Stoneballs was duly impressed. “If we do get that far it will be an epic march in the annals of military history.”
“We have to make sure it gets off to a good start, here on the Wabash,” Lee explained. “McClellan’s plan calls for us to concentrate 120 regiments on a five-mile front and move them across the river before the enemy knows we’re there.
“Thirty regiments will move south to encircle the enemy’s garrison at Terre Haute. Thirty regiments will attack Indianapolis from the west. The other sixty regiments --- that will be your command --- will move north to re-cross the Wabash at Williamsport, Indiana. That’s about thirty miles northeast of Danville. You will roll up Grant’s line in your drive west to the Illinois River. That will bag us about sixty thousand prisoners and bust the door to Chicago wide open.”
“The logistics of this operation will be formidable,” observed Stoneballs. “Feeding and equipping 120 regiments on a campaign to advance three hundred miles deep into enemy territory will strain the railroads and shipping companies of the entire Mississippi Valley.”
“Our commissary agents will be scouring the Mississippi Valley,” answered Lee. “But our men will also be able to subsist on the harvest from Illinois and Indiana. There’ll be plenty of roasting ears and pork on our way up to Chicago.”
“Hadn’t thought of that,” said Stoneballs. “Living off the land as we advance will help ease our supply situation. We’ll be able to move all the faster if our resupply is limited to ammunition.”
Stoneballs contemplated the immensity of the planned conquest of Rebel-held Illinois and Indiana in silence. His gaze remained fixed out the window as the train rolled along the Terre Haute and Alton Railroad toward Paris, Illinois, the last town on the route inside Confederate Union lines.
The train stopped, as planned, at th
e tiny farming community called Kansas. Lee had not wanted to detrain at the Paris station in case it was under surveillance by Free State spies. He and Stoneballs had taken the precaution of travelling unannounced in civilian clothes.

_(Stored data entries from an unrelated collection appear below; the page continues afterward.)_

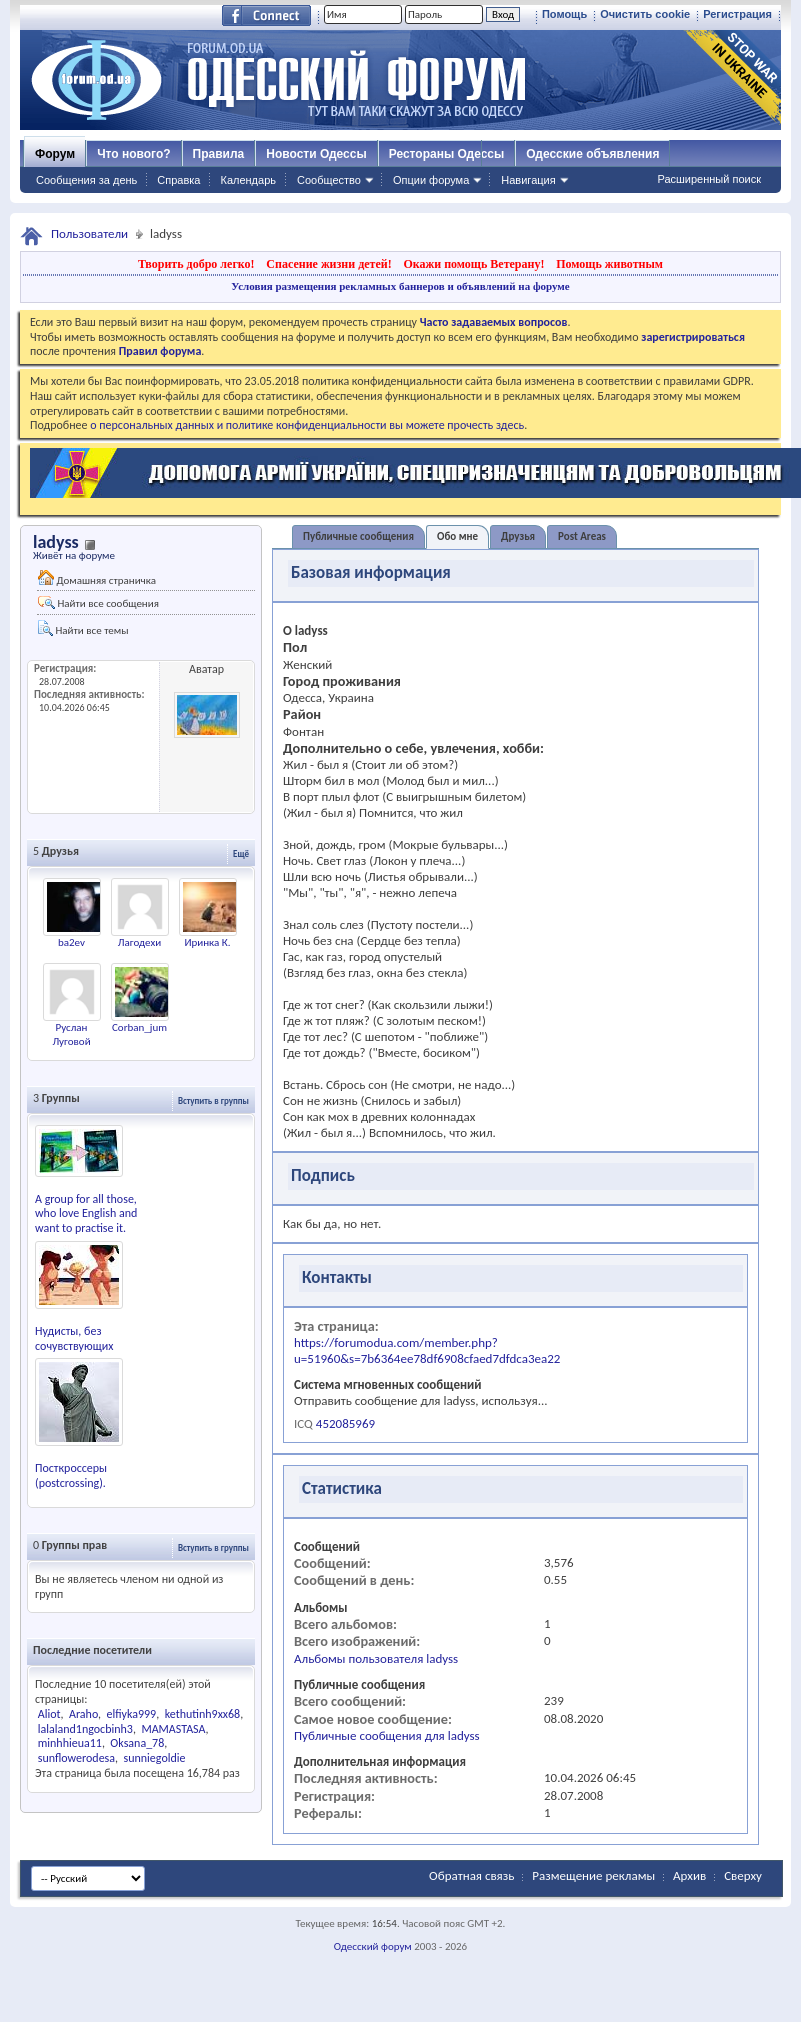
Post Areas (582, 536)
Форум (55, 154)
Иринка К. (207, 942)
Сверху (743, 1875)
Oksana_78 (137, 1743)
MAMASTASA (173, 1729)
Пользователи (89, 233)
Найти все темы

Colonel of Volunteers John Logan, who commanded the militia forces in Illinois, was duly waiting as instructed beside the station for the arrival of “unnamed Confederate Officers.” He sat the seat of a nondescript covered army wagon. But there was nothing at all nondescript about “Blackjack” Logan. In his early thirties, with a dashingly handsome face and abundant curls of think black hair, and possessed of a confident manner, he was the very persona of command presence.
“Welcome home!” exclaimed Logan as soon as he recognized Lee. “Our army longs to hear the voice of its master!”
Lee smiled and put his finger to his mouth. “Shhhhh! I do not want it widely known that Stoneballs and I have arrived here! Please make sure you and your driver keep your lips sealed.”
“My driver is my nephew,” replied Logan. “He’s a card sharp. His left hand doesn’t know what the right hand is holding. He’ll keep his mouth shut.”
Lee introduced Stoneballs. “I’m sure you already know him by reputation.”
“Indeed I do,” replied Logan. “We heard all about Stoneballs’ breakthrough at Gettysburg that relieved our men of their predicament.” He extended his hand. “Welcome to the West.” He winked and added, “We don’t have any stone balls out here, but we do have plenty of corn cobs if you run short of shot and shell to fire off at the Rebels.” Logan laughed at his joke, then cut it short when he saw Lee was rolling his eyes.
“I understand that our logistics will be sufficient to carry us to Chicago,” said the humorless Stoneballs. “If your quartermasters do their jobs properly there will be no need for heroic improvisations.”